> Task inputs
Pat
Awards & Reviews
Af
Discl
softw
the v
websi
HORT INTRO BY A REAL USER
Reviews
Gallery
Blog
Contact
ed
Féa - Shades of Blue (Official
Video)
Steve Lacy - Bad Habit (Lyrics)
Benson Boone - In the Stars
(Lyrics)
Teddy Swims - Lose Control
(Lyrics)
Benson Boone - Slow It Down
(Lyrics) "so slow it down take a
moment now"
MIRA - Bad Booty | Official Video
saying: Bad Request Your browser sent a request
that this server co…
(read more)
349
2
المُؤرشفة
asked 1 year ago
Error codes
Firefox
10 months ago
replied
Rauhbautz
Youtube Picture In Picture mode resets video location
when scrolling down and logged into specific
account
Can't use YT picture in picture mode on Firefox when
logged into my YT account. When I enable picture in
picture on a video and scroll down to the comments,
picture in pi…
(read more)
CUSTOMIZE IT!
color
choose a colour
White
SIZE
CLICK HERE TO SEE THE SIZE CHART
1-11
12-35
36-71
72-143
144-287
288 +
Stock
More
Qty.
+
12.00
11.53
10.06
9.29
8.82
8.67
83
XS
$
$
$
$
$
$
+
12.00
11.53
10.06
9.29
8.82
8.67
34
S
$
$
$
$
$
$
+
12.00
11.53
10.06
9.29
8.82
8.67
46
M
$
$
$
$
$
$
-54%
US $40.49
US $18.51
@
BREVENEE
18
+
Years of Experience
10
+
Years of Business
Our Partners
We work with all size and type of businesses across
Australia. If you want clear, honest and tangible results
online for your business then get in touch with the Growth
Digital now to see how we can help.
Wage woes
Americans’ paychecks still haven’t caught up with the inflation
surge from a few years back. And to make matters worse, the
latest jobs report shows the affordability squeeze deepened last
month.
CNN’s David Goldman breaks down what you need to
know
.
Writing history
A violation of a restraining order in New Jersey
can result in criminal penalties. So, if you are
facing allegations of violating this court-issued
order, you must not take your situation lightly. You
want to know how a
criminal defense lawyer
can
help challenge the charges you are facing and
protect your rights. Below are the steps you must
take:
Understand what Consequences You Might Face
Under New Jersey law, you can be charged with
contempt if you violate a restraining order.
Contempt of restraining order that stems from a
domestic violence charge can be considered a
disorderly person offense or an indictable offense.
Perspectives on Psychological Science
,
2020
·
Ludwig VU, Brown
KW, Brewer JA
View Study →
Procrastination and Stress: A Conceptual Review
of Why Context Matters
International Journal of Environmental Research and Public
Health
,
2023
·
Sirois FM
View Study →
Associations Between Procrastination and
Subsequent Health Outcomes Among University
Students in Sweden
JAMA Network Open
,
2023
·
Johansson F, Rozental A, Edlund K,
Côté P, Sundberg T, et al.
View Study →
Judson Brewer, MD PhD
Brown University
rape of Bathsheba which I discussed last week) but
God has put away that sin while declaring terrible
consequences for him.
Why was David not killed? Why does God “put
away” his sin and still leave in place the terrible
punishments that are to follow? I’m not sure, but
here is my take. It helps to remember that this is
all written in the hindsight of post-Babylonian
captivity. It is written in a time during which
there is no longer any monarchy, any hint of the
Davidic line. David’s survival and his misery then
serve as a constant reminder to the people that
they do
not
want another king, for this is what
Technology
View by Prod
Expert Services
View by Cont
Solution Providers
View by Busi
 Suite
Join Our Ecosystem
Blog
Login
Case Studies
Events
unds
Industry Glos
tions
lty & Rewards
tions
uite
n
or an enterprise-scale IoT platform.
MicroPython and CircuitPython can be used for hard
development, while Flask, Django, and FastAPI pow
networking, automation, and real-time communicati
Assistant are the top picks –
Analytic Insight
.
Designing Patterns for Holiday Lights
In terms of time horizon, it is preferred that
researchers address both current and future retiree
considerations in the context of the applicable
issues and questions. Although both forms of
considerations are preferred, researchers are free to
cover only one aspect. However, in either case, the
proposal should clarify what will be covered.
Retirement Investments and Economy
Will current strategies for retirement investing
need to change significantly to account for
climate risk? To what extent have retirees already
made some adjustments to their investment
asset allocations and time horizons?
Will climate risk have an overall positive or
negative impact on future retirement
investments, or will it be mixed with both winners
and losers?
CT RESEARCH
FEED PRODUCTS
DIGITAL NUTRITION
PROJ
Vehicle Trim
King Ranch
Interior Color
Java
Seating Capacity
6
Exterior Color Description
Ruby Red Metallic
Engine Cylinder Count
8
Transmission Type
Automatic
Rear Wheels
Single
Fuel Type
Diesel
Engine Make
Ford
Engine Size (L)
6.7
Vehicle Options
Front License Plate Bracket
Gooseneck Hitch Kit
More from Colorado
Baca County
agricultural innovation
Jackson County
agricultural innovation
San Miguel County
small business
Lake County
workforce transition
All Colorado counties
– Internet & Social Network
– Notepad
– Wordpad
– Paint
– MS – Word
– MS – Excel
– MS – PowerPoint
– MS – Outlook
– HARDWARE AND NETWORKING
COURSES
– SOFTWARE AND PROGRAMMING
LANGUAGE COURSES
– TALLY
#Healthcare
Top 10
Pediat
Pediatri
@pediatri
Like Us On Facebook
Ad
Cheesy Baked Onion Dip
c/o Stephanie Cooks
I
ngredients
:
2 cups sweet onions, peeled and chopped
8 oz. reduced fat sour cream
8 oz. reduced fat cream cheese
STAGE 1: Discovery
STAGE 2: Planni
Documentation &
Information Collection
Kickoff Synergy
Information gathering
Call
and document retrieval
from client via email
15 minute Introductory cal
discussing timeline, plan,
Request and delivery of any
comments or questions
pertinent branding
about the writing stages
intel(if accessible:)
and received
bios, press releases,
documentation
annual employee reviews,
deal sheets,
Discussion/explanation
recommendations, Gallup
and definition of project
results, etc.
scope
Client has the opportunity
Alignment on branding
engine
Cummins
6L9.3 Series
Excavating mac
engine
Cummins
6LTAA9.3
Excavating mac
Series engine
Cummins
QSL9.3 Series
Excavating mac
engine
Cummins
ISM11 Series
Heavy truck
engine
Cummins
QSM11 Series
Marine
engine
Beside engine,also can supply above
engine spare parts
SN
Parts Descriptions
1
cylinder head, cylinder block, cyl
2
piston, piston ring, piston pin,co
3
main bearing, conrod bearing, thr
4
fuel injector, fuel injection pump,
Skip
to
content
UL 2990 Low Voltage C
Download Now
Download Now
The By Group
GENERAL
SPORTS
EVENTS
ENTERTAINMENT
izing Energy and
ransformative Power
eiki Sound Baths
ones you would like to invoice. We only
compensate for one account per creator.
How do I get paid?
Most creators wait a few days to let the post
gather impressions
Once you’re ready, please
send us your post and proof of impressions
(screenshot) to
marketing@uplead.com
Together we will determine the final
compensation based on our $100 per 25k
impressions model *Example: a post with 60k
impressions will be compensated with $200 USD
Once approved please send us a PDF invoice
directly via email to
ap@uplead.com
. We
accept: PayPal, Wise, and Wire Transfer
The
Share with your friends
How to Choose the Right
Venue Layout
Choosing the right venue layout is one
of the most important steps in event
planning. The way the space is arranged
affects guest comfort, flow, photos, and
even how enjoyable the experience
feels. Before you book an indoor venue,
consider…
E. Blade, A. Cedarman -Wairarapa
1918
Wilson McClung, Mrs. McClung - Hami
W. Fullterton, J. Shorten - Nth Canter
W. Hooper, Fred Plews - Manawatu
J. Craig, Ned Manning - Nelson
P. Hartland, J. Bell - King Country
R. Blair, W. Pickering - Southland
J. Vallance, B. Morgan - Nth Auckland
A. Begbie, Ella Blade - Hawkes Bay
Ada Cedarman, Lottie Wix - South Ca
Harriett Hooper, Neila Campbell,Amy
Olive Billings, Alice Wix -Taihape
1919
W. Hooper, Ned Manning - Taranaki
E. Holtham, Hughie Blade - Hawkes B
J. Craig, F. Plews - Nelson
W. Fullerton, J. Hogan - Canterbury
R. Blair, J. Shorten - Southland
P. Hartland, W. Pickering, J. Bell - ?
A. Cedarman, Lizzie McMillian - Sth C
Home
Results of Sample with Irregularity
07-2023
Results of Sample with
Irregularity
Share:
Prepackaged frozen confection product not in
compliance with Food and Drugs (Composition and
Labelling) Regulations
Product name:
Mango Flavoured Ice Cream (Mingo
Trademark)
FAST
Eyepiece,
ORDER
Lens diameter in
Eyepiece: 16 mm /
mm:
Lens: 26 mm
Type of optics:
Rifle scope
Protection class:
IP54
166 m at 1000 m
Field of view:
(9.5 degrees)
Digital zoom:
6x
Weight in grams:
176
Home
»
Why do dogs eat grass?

> What to produce
Could you return the lines in the entries above that contain "only"?

> Response to the task
cover only one aspect. However, in either case, the
ones you would like to invoice. We only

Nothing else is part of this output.